**Required action:** Where a record contains a picture, omit the picture and repeat the rest exactly.

Page images and extracted text:
##########

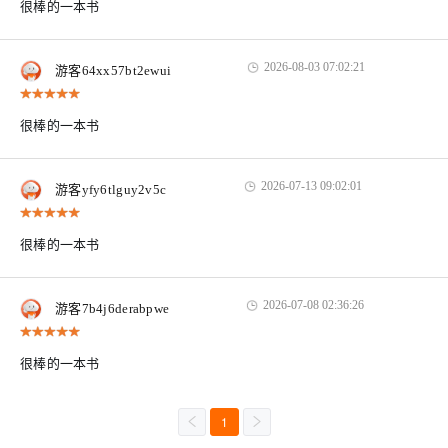
很棒的一本书
2026-08-03 07:02:21
游客64xx57bt2ewui
很棒的一本书
2026-07-13 09:02:01
游客yfy6tlguy2v5c
很棒的一本书
2026-07-08 02:36:26
游客7b4j6derabpwe
很棒的一本书
1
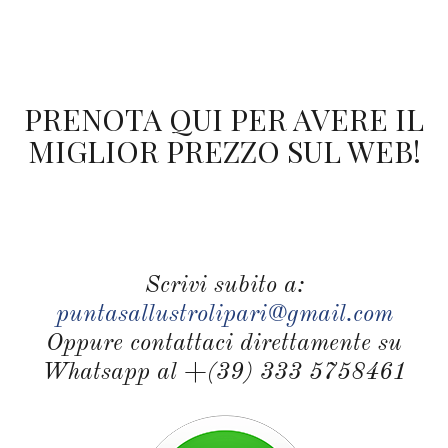
PRENOTA QUI PER AVERE IL
MIGLIOR PREZZO SUL WEB!
Scrivi subito a:
puntasallustrolipari@gmail.com
Oppure contattaci direttamente su
Whatsapp al +(39) 333 5758461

##########

**Written response:**
很棒的一本书
2026-08-03 07:02:21
游客64xx57bt2ewui
很棒的一本书
2026-07-13 09:02:01
游客yfy6tlguy2v5c
很棒的一本书
2026-07-08 02:36:26
游客7b4j6derabpwe
很棒的一本书
1
PRENOTA QUI PER AVERE IL
MIGLIOR PREZZO SUL WEB!
Scrivi subito a:
puntasallustrolipari@gmail.com
Oppure contattaci direttamente su
Whatsapp al +(39) 333 5758461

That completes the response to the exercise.